Les jurés du Goncourt-Renaudot ont donc une fois de plus choisi de remercier la maison Gallimard à qui sont revenus les deux prix cette année encore. Très fort, car le livre de Daniel Pennac (chagrin d'école) n'est même pas à proprement parler un roman, mais une énième digression sur les tares par ailleurs bien réelles de notre Education Nationale. Il parait (Giesbert) que c'est digne de Pagnol. S'il le dit...
Moi, je regretterai que les prix, les grands en tout cas puisqu'il reste encore le Médicis et l'Interallié aient encore laissé passer Olivier Adam. Mais il faut dire que lorsqu'on a déjà ignoré Michel Houellebecq, le seul auteur qui ait réellement secoué une littérature française moribonde, on est pas à ça près. Ça, en l'occurrence, s'appelle "A l'abri de rien" (L'olivier). Je ne crie pas au chef d'oeuvre, c'est plein de défauts agaçants ( comme ces allusions répétées à Céline et au "Voyage"), mais par ailleurs c'est fort, juste, engagé, courageux, et oui, social. Une écriture fluide et qui donne en même temps des coups de poing dans le ventre. Adam touche, émeut avec son héroïne brisée et qui perd pied parce qu'elle ne parvient pas à canaliser ses sentiments. Et puis, par dessus tout, moi, ce qui me plait c'est qu'il me fait réfléchir aussi, en appuyant sur une plaie de notre société, à savoir notre façon de nous comporter face aux réfugiés, à l'étrangeté. Bref un roman français qui ne vous fait pas perdre votre temps. Plutôt rare.
 

Commentaires

Bonjour,
Moi aussi j'étais en colère lorsque "La possibilité d'une île" a été écarté, c'est d'ailleurs la seule fois où je me suis intéressée aux prix littéraires, qui n'en valent décidément pas la peine.

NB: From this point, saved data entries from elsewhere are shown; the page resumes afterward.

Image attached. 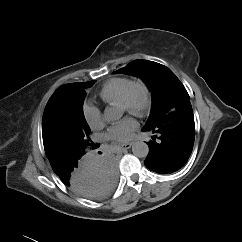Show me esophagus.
I'll return each mask as SVG.
<instances>
[{
    "label": "esophagus",
    "mask_w": 242,
    "mask_h": 242,
    "mask_svg": "<svg viewBox=\"0 0 242 242\" xmlns=\"http://www.w3.org/2000/svg\"><path fill=\"white\" fill-rule=\"evenodd\" d=\"M132 145H133V143H125V144H122V145H121V149H122L123 151H125V150L131 148Z\"/></svg>",
    "instance_id": "obj_1"
}]
</instances>
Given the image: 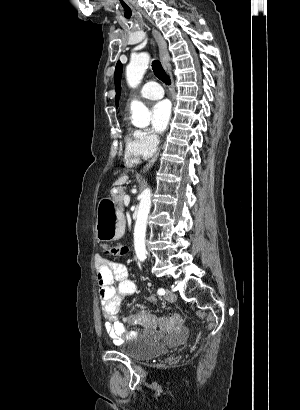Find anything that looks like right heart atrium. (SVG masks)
<instances>
[{
  "instance_id": "d8ad5b80",
  "label": "right heart atrium",
  "mask_w": 300,
  "mask_h": 410,
  "mask_svg": "<svg viewBox=\"0 0 300 410\" xmlns=\"http://www.w3.org/2000/svg\"><path fill=\"white\" fill-rule=\"evenodd\" d=\"M133 137L137 151L144 157H149L156 152L159 140L153 132L136 130L133 133Z\"/></svg>"
}]
</instances>
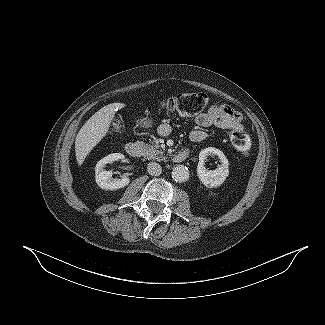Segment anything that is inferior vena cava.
Returning <instances> with one entry per match:
<instances>
[{
    "mask_svg": "<svg viewBox=\"0 0 325 325\" xmlns=\"http://www.w3.org/2000/svg\"><path fill=\"white\" fill-rule=\"evenodd\" d=\"M147 169L148 173L153 176H159L162 172V167L156 162H150Z\"/></svg>",
    "mask_w": 325,
    "mask_h": 325,
    "instance_id": "inferior-vena-cava-1",
    "label": "inferior vena cava"
}]
</instances>
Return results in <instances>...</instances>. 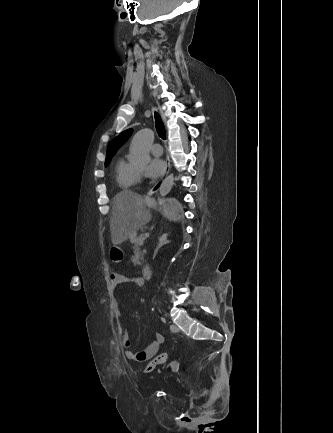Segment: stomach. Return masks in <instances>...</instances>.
<instances>
[{
	"instance_id": "stomach-1",
	"label": "stomach",
	"mask_w": 333,
	"mask_h": 433,
	"mask_svg": "<svg viewBox=\"0 0 333 433\" xmlns=\"http://www.w3.org/2000/svg\"><path fill=\"white\" fill-rule=\"evenodd\" d=\"M146 204L155 205L154 201H145ZM184 203L182 201H173V198H170L167 206H164L163 213L165 220H180L181 215L184 212Z\"/></svg>"
}]
</instances>
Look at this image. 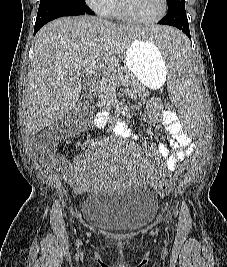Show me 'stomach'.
Masks as SVG:
<instances>
[{"mask_svg": "<svg viewBox=\"0 0 227 267\" xmlns=\"http://www.w3.org/2000/svg\"><path fill=\"white\" fill-rule=\"evenodd\" d=\"M124 64L141 84L151 89L164 84L169 68L163 55H156L154 43L137 39L126 49Z\"/></svg>", "mask_w": 227, "mask_h": 267, "instance_id": "1", "label": "stomach"}]
</instances>
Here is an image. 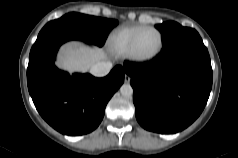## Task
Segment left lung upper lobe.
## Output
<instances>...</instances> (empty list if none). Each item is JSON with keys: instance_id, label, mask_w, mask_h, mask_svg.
Instances as JSON below:
<instances>
[{"instance_id": "obj_1", "label": "left lung upper lobe", "mask_w": 238, "mask_h": 158, "mask_svg": "<svg viewBox=\"0 0 238 158\" xmlns=\"http://www.w3.org/2000/svg\"><path fill=\"white\" fill-rule=\"evenodd\" d=\"M156 28L162 33V41L164 48L179 41L181 39L195 35L197 32L192 28L182 27L180 24L168 21Z\"/></svg>"}]
</instances>
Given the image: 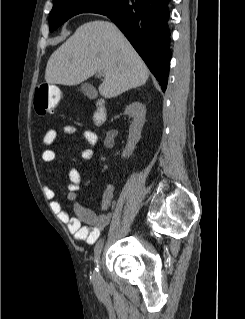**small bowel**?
Instances as JSON below:
<instances>
[{
  "instance_id": "small-bowel-1",
  "label": "small bowel",
  "mask_w": 245,
  "mask_h": 319,
  "mask_svg": "<svg viewBox=\"0 0 245 319\" xmlns=\"http://www.w3.org/2000/svg\"><path fill=\"white\" fill-rule=\"evenodd\" d=\"M64 132L66 134H75L77 129L72 125H67L64 127ZM81 136L90 146L82 151L81 156L85 160L91 159L93 156L92 147L97 144L98 137L94 131L89 129L83 130ZM56 138V130L49 129L44 134L43 144L46 147H51ZM55 159L56 152L53 149L47 148L43 151L42 160L44 163H53ZM68 177V200L72 204V214L63 209L61 202L55 199L54 190L49 186L44 189L45 197L51 201L52 210L62 222L67 224L69 231L76 240L86 242L89 245L94 244L111 220L112 214L108 210L112 203L114 187L111 184L106 187L101 199L102 213L96 214L79 203L77 191L82 183L79 171L74 167L69 168Z\"/></svg>"
}]
</instances>
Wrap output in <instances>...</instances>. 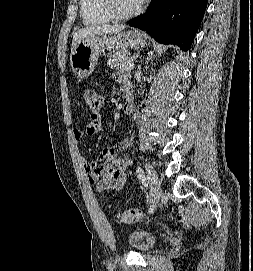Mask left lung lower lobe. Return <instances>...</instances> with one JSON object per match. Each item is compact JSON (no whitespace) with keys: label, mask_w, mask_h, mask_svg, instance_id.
Wrapping results in <instances>:
<instances>
[{"label":"left lung lower lobe","mask_w":253,"mask_h":271,"mask_svg":"<svg viewBox=\"0 0 253 271\" xmlns=\"http://www.w3.org/2000/svg\"><path fill=\"white\" fill-rule=\"evenodd\" d=\"M207 0H152L145 14L129 25L146 31L157 42L187 51L202 21Z\"/></svg>","instance_id":"left-lung-lower-lobe-1"}]
</instances>
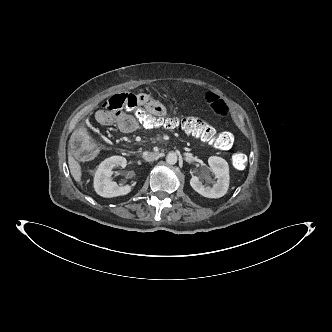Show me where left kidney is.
Instances as JSON below:
<instances>
[{"label":"left kidney","instance_id":"5707ae66","mask_svg":"<svg viewBox=\"0 0 332 332\" xmlns=\"http://www.w3.org/2000/svg\"><path fill=\"white\" fill-rule=\"evenodd\" d=\"M208 164L213 174L218 178V181L211 188L205 187L197 176H192L190 180L191 187L207 198H220L227 193L229 187V166L228 163L221 157L211 156L208 159Z\"/></svg>","mask_w":332,"mask_h":332}]
</instances>
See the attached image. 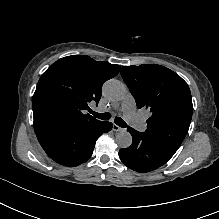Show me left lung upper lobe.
Here are the masks:
<instances>
[{"mask_svg":"<svg viewBox=\"0 0 219 219\" xmlns=\"http://www.w3.org/2000/svg\"><path fill=\"white\" fill-rule=\"evenodd\" d=\"M121 76L137 107L146 108V134L151 142L175 153L188 133L193 104L187 83L172 70L155 64L123 66Z\"/></svg>","mask_w":219,"mask_h":219,"instance_id":"5c2ea615","label":"left lung upper lobe"}]
</instances>
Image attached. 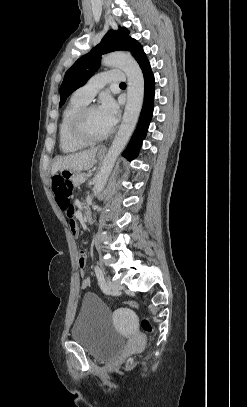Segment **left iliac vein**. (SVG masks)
<instances>
[{"label":"left iliac vein","mask_w":247,"mask_h":407,"mask_svg":"<svg viewBox=\"0 0 247 407\" xmlns=\"http://www.w3.org/2000/svg\"><path fill=\"white\" fill-rule=\"evenodd\" d=\"M106 283L113 293H119L123 289V286L119 282L108 280Z\"/></svg>","instance_id":"left-iliac-vein-1"}]
</instances>
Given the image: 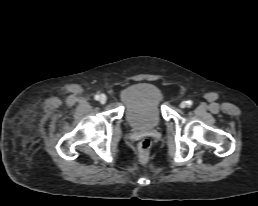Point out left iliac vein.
<instances>
[{
	"label": "left iliac vein",
	"mask_w": 258,
	"mask_h": 206,
	"mask_svg": "<svg viewBox=\"0 0 258 206\" xmlns=\"http://www.w3.org/2000/svg\"><path fill=\"white\" fill-rule=\"evenodd\" d=\"M180 107H181V108H186V107H187V102H186V101H182V102L180 103Z\"/></svg>",
	"instance_id": "4c4485c4"
}]
</instances>
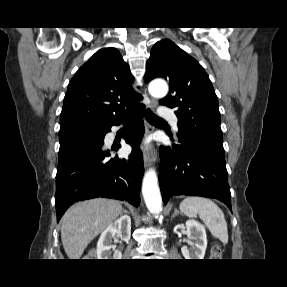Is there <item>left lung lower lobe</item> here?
Returning <instances> with one entry per match:
<instances>
[{
    "label": "left lung lower lobe",
    "instance_id": "0a47b994",
    "mask_svg": "<svg viewBox=\"0 0 287 287\" xmlns=\"http://www.w3.org/2000/svg\"><path fill=\"white\" fill-rule=\"evenodd\" d=\"M161 147L159 184L163 202L172 196L216 198L231 210L225 154L206 145L181 139Z\"/></svg>",
    "mask_w": 287,
    "mask_h": 287
}]
</instances>
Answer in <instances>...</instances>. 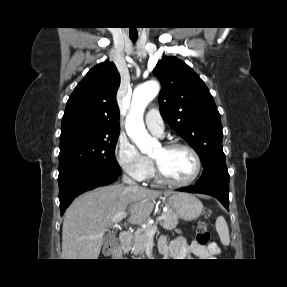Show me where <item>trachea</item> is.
Returning a JSON list of instances; mask_svg holds the SVG:
<instances>
[{"mask_svg":"<svg viewBox=\"0 0 287 287\" xmlns=\"http://www.w3.org/2000/svg\"><path fill=\"white\" fill-rule=\"evenodd\" d=\"M130 38L133 42H135L137 40L138 36H130Z\"/></svg>","mask_w":287,"mask_h":287,"instance_id":"obj_1","label":"trachea"}]
</instances>
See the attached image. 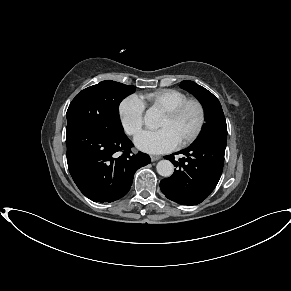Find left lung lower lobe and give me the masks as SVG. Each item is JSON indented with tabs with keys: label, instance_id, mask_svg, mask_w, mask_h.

Pour votre information, voici une adresse où je détaille la façon dont Yannick Haenel, pour son roman "Cercle" (Gallimard, prix Décembre), a pillé plusieurs de mes livres :

http://amainsnues.hautetfort.com/

Écrit par : Alina Reyes | 09/11/2007

CERCLE VICIEUX

C chaque fois autant plaisir de vs retrouver sur la mm longueur d’onde. J’ai bcp appécié aussi ce livre, avec d’autres réserves personnelles, certes. Ravi particulièrement de ces bouffées d’émotion lorsque l’héroïne (?) évoque ses enfants. Certainement ému de réaliser en mm temps le talent de ce type pour évoquer ce sentiment si troublant de (p)maternité. Toute cette tendresse.

Malgré tt, 700 romans édités, une poigné retenus pour aussi peu de maisons d’édition ! C gentil de permettre Au Diable Vauvert ou à Actes Sud de rester en vacances. Je cite mes favorites, mais ON peut s’amuser à rallonger la liste.

Quel flair, cela dit, ont les jurés pour arriver à souvent ne garder en lice que ds le périmètre, secteur gardé, territoire germanopraté. A se demander tj comment cette 12 de maisons d’éviction peut tenir un Salon du Livre ensuite avec si peu de collègues. Il faut croire que le racket, disons l’effort financier nécessaire l’été, pour préparer l’abrivado de la rentrée paraît si disproportionné avec ces torrents de dossiers de presse, critiques rédigées d’un journal à l’autre, d’une émission aussi entre des rédacteurs tantôt journalistes et tantôt écri-vains, tt ce catimini qui permet de limiter les dégâts et de s’assurer un bon papier à droite et à gauche si l’auteur a les 2 casquettes.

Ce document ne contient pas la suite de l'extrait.